Perhaps he’s feeling blue.

Blueberry and the Night Bumps

Blueberry is a nocturnal teddy bear. At night he stands by the side of my bed and protects me all night long. Before I get into bed, I take Blueberry from the dresser and place him beside my bed. Only when he is there, on guard, do I get into bed tuck myself in.

“Goodnight, Blueberry,” I say to him, but he never replies. He has a job to do. As I drop off to sleep, he comes alive. Some nights I pretend to fall asleep. When I start to fake snore, Blueberry begins to walk around the bedroom.

He walks to the door and makes sure it is properly shut. Then he looks under the chairs and behind the dresser. Next, he opens the closet door, looks in, and checks that no Night-Bumps are hiding in there waiting to go BUMP in the night.

I am afraid of those Night-Bumps. One night, when Blueberry wasn’t there, a Night-Bump came and sat on my head and went bump-bump-bump all night long. I couldn’t get any sleep. Next morning, my head ached and I didn’t want to eat my breakfast. Nasty Night-Bumps.

The last thing Blueberry does is to check beneath the bed. Sometimes he crawls right underneath it. One night, I woke up to hear an awful noise, squeaking and screaming and a gnashing of teeth. Then silence fell.

Blueberry emerged from beneath the bed holding something that once had wriggled but that would never wriggle again. He walked to the waste-paper basket in the corner, took out and old sheet of paper, wrapped his little bundle in it, dropped it into the basket, then came over to see me.

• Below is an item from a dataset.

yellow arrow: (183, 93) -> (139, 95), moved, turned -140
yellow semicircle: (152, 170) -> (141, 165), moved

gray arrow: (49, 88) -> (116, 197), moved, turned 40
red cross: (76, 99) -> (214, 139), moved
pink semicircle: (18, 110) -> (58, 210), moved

“That’s the last Night-Bump,” he said. “It struggled wildly, but I got it before it could go bump. You can go back to sleep now. No Night-Bump will go bump in here again. They are all too afraid of me to come back. And don’t worry: if there’s anything else comes in, I’ll get it.”

“Oh Blueberry,” I said, and reached out to hug him.

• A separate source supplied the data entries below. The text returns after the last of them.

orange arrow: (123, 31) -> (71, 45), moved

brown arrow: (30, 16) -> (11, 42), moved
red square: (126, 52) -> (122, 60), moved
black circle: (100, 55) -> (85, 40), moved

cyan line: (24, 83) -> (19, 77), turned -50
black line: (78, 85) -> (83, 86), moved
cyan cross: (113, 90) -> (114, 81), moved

“Can’t do it,” he sat down and showed me the soles of his feet, one by one. LOVE YOU: these words decorate Blueberry’s two back paws, with one word sewn into each. Usually, I can only read the message by day, when Blueberry sits down and rests.

LOVE YOU stood out as he sat down and raised his legs to show me his message. Then he got back up.

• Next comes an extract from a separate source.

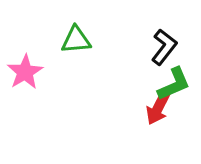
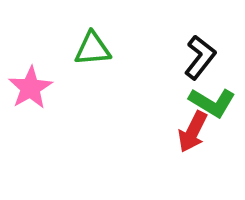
green L-shape: (174, 84) -> (212, 102), turned 54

“No hugs. I’m on duty. No nightmares. No worries. Sweet Dreams. And back to sleep you go now.”

And I did.

Next morning, I picked Blueberry up, gave him a big hug, and set him down on the dresser, feet up. LOVE YOU, his feet said.

“Love you too, Blueberry,” I said. And then I added: “Everybody needs a Blueberry.”

I swear Blueberry nodded his head.

Teddy and the Angels

Rosie, Teddy (BR, LR) Basil, and Orange (FR, LR). They are on holiday in Ste. Luce-sur-mer. Blueberry gets car sick and refused to travel.

Teddy and the Angels

Warm in Bed. Cozy. I roll over and the flashlight clipped to my Teddy Bear’s ear drives its hard, metal lump into my face.
            “Are you awake?” Teddy’s soft voice lilts across the pillow.
            “I am now.”
            “Look!” Teddy points with his little leather paw. “The moon: it’s climbing the fir tree.”
            Sure enough, a thin fingernail of gold is perched on a branch. It hides its face among the fir’s darkness and vanishes for a moment.
            “The maple tree has a garland of tiny Christmas lights,” says Teddy, pointing again.
            “Those aren’t Christmas lights, they’re stars.”
            “Spoilsport. Look, that one’s moving. I think it’s an angel.”
            “What time is it, Teddy?”
            “I don’t know.”
            “Here, lend me your flashlight.” I pull him towards me, switch on the torch, and focus its light on my wristwatch.  “4:55 AM. That’s the early morning flight from Toronto. It’s a plane.”
            “I’d much rather it was an angel.”
            “Me too.”
            “Can we pretend it’s an angel?”
            “Of course we can. But it’s gone now.”
            “Perhaps angels don’t live long when they come to earth.”
            “I think they live for ever. Especially if we believe in them.”
            “Do you believe in angels?”
            “I was taught to believe in my guardian angel.”
“What’s a guardian angel?”
“He’s the one who looks after you when you sleep at night.”
“But you don’t need a guardian angel. You’ve got me.”
“But you’re a teddy bear, not a guardian bear.”
“That’s true, but you’ve got Blueberry. He’s your guardian bear. Look at him standing there, on guard, all night long to protect you from the Night-Bumps.”
“Ah yes, good old Blueberry. I’ve got a busy day today. I need some more sleep.”
            “Okay. Blue berry and I will watch over you. I’ll watch over you. I’ll let you know if any more angels climb the tree.”
            “That would be nice. Now I’m going back to sleep.”
            “Good night. Or should that be ‘good morning’.”
            Some days, when I wake up, I think I have dreamed all of this. Other days, I believe in talking teddy bears and angels. Today, I’m not so sure.

Summer is Ice-Cream

I can’t put a real ice-cream up here,
it might melt and spoil the computers,
yours and mine,
so here’s a cardboard one instead!

… after my grandfather died I slept with my grandmother in her large double bed when I was there on my own … but when all the cousins were there we shared a double bed and three or four of us slept at the top and three or four of us slept at the bottom and we were so small and short in those days that our feet never touched in the middle and the bed was like an earth worm … an octopus earth worm with several heads and no feet … or all the feet in the middle … like a centipede … and sometimes my parents would have to snuggle in with us too … though we scarcely woke up when they arrived or departed … and with tears we would go tired to bed … and the grown-ups would promise that it was only for an hour or two … for a little rest … and we were so far north that the summer sun was in the sky until late at night … but sleep we did and they never woke us up … and we didn’t wake up until the dawn chorus of birdsong … bird after bird chirping and singing in the hedge with its bluebells and primroses … the hedge that divided one bungalow field from the other …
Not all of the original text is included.